# Work instruction
Which lines in the records below contain the word "Operační"? Copy each one.

[Extracted page text data]
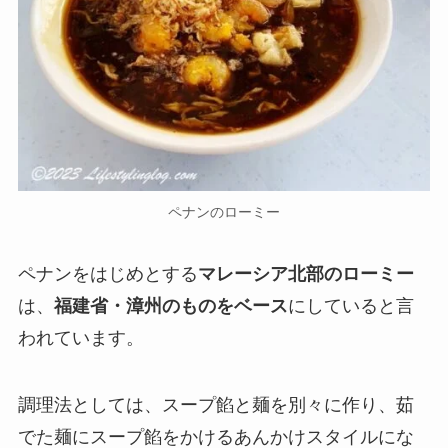
ペナンのローミー
ペナンをはじめとする
マレーシア北部のローミー
は、
福建省・漳州のものをベース
にしていると言
われています。
調理法としては、スープ餡と麺を別々に作り、茹
でた麺にスープ餡をかけるあんかけスタイルにな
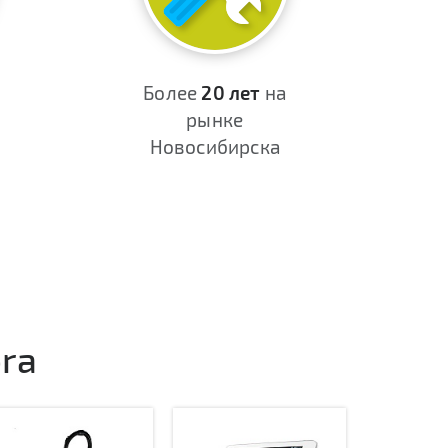
Более
20 лет
на
рынке
Новосибирска
ra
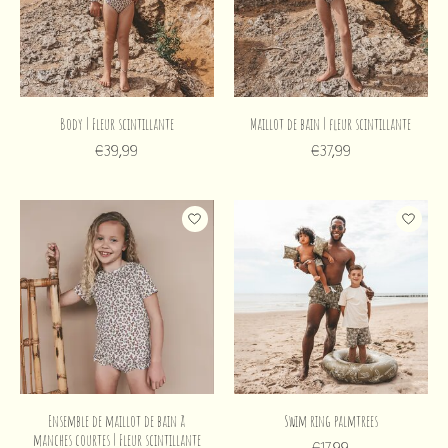
Body | Fleur scintillante
Maillot de bain | fleur scintillante
€39,99
€37,99
Ensemble de maillot de bain à
Swim ring palmtrees
manches courtes | Fleur scintillante
€17,99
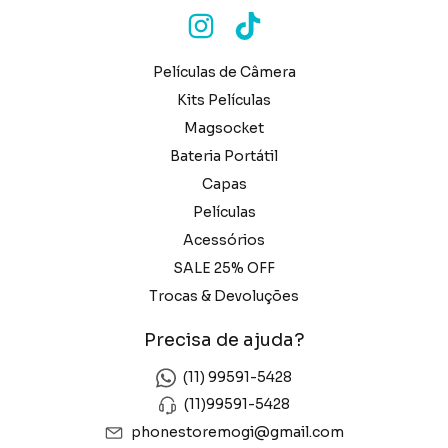
Películas de Câmera
Kits Películas
Magsocket
Bateria Portátil
Capas
Películas
Acessórios
SALE 25% OFF
Trocas & Devoluções
Precisa de ajuda?
(11) 99591-5428
(11)99591-5428
phonestoremogi@gmail.com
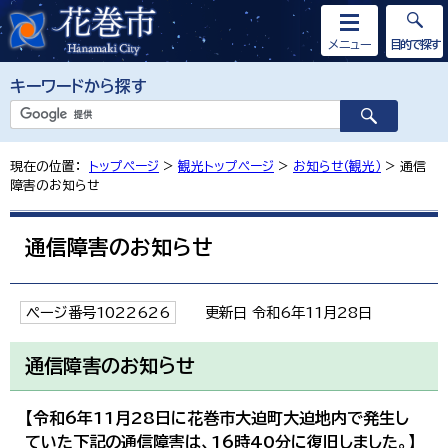
メニュー
目的で探す
キーワードから探す
現在の位置：
トップページ
>
観光トップページ
>
お知らせ（観光）
> 通信
障害のお知らせ
通信障害のお知らせ
ページ番号1022626
更新日 令和6年11月28日
通信障害のお知らせ
【令和6年11月28日に花巻市大迫町大迫地内で発生し
ていた下記の通信障害は、16時40分に復旧しました。】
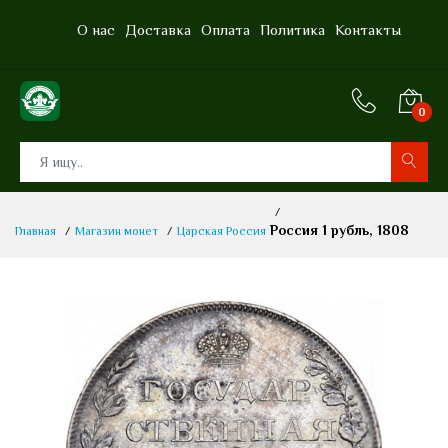
О нас
Доставка
Оплата
Политика
Контакты
0
0
Россия 1 рубль, 1808
Главная
Магазин монет
Царская Россия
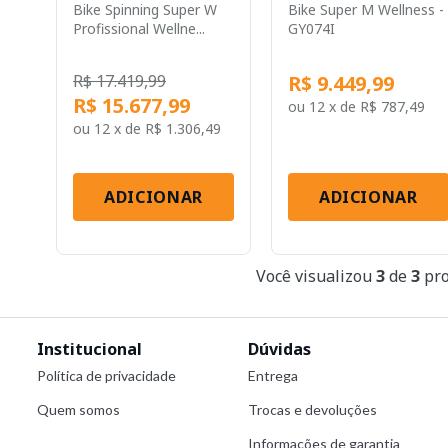
Bike Spinning Super W
Bike Super M Wellness -
Profissional Wellne...
GY074I
R$ 17.419,99
R$ 9.449,99
R$ 15.677,99
ou
12 x
de
R$ 787,49
ou
12 x
de
R$ 1.306,49
ADICIONAR
ADICIONAR
Você visualizou
3
de
3
pro
Institucional
Dúvidas
Política de privacidade
Entrega
Quem somos
Trocas e devoluções
Informações de garantia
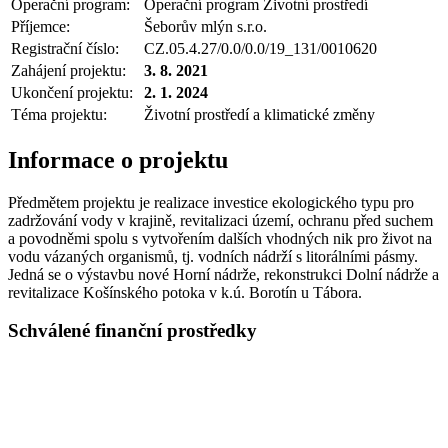
Operační program:
Operační program Životní prostředí
Příjemce:
Šeborův mlýn s.r.o.
Registrační číslo:
CZ.05.4.27/0.0/0.0/19_131/0010620
Zahájení projektu:
3. 8. 2021
Ukončení projektu:
2. 1. 2024
Téma projektu:
Životní prostředí a klimatické změny
Informace o projektu
Předmětem projektu je realizace investice ekologického typu pro
zadržování vody v krajině, revitalizaci území, ochranu před suchem
a povodněmi spolu s vytvořením dalších vhodných nik pro život na
vodu vázaných organismů, tj. vodních nádrží s litorálními pásmy.
Jedná se o výstavbu nové Horní nádrže, rekonstrukci Dolní nádrže a
revitalizace Košínského potoka v k.ú. Borotín u Tábora.
Schválené finanční prostředky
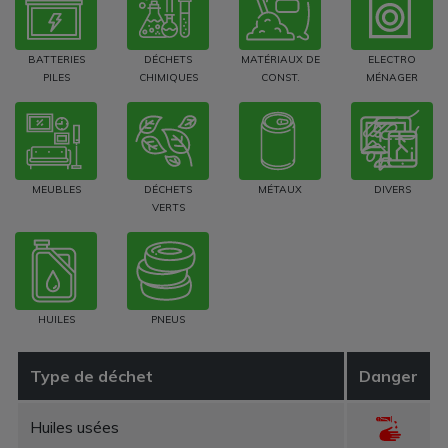
BATTERIES
DÉCHETS
MATÉRIAUX DE
ELECTRO
PILES
CHIMIQUES
CONST.
MÉNAGER
MEUBLES
DÉCHETS
MÉTAUX
DIVERS
VERTS
HUILES
PNEUS
Type de déchet
Danger
Huiles usées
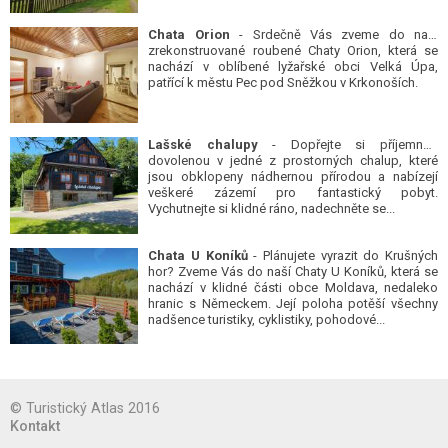
Chata Orion
- Srdečně Vás zveme do naší
zrekonstruované roubené Chaty Orion, která se
nachází v oblíbené lyžařské obci Velká Úpa,
patřící k městu Pec pod Sněžkou v Krkonoších.
Lašské chalupy
- Dopřejte si příjemnou
dovolenou v jedné z prostorných chalup, které
jsou obklopeny nádhernou přírodou a nabízejí
veškeré zázemí pro fantastický pobyt.
Vychutnejte si klidné ráno, nadechněte se...
Chata U Koníků
- Plánujete vyrazit do Krušných
hor? Zveme Vás do naší Chaty U Koníků, která se
nachází v klidné části obce Moldava, nedaleko
hranic s Německem. Její poloha potěší všechny
nadšence turistiky, cyklistiky, pohodové...
© Turistický Atlas 2016
Kontakt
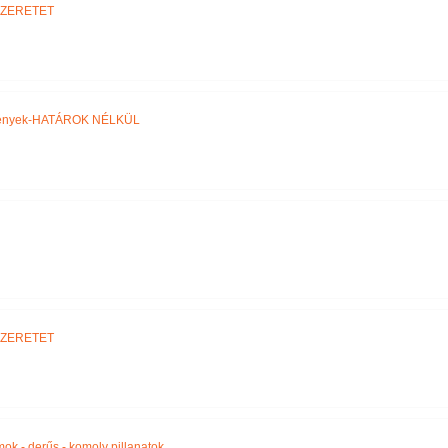
SZERETET
ztények-HATÁROK NÉLKÜL
SZERETET
amok - derűs - komoly pillanatok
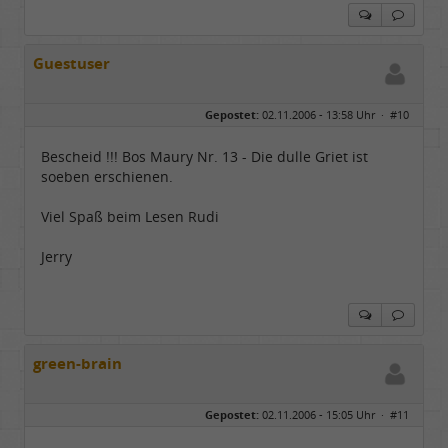
Guestuser
Gepostet:
02.11.2006 - 13:58 Uhr ·
#10
Bescheid !!! Bos Maury Nr. 13 - Die dulle Griet ist
soeben erschienen.
Viel Spaß beim Lesen Rudi
Jerry
green-brain
Gepostet:
02.11.2006 - 15:05 Uhr ·
#11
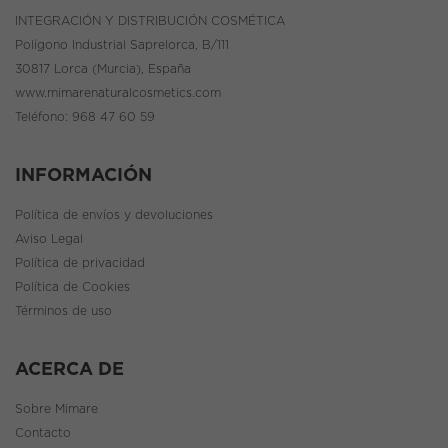
INTEGRACIÓN Y DISTRIBUCIÓN COSMÉTICA
Polígono Industrial Saprelorca, B/111
30817 Lorca (Murcia), España
www.mimarenaturalcosmetics.com
Teléfono:
968 47 60 59
INFORMACIÓN
Política de envíos y devoluciones
Aviso Legal
Política de privacidad
Política de Cookies
Términos de uso
ACERCA DE
Sobre Mimare
Contacto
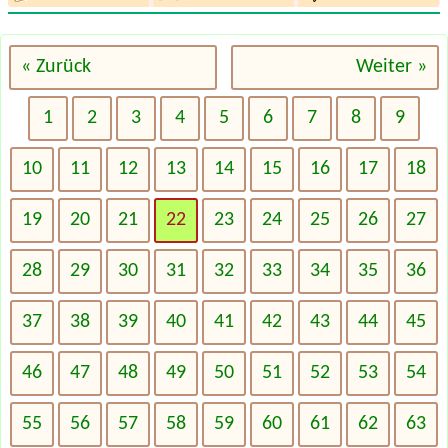
« Zurück
Weiter »
1
2
3
4
5
6
7
8
9
10
11
12
13
14
15
16
17
18
19
20
21
22
23
24
25
26
27
28
29
30
31
32
33
34
35
36
37
38
39
40
41
42
43
44
45
46
47
48
49
50
51
52
53
54
55
56
57
58
59
60
61
62
63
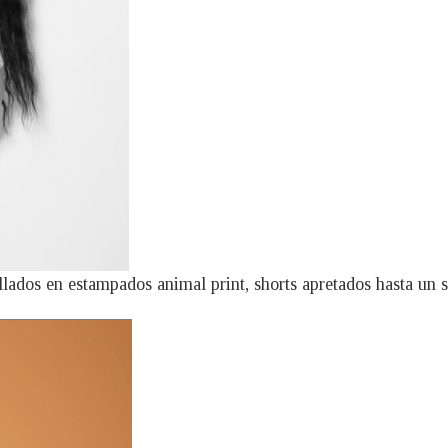
allados en estampados animal print, shorts apretados hasta un 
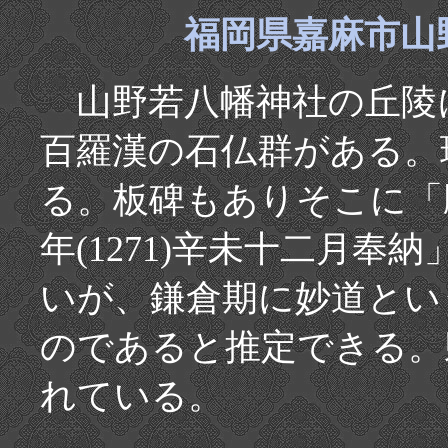
福岡県嘉麻市山野
山野若八幡神社の丘陵
百羅漢の石仏群がある。
る。板碑もありそこに「
年(1271)辛未十二月
いが、鎌倉期に妙道とい
のであると推定できる。
れている。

# Your response
Operační program:
Operační program Životní prostředí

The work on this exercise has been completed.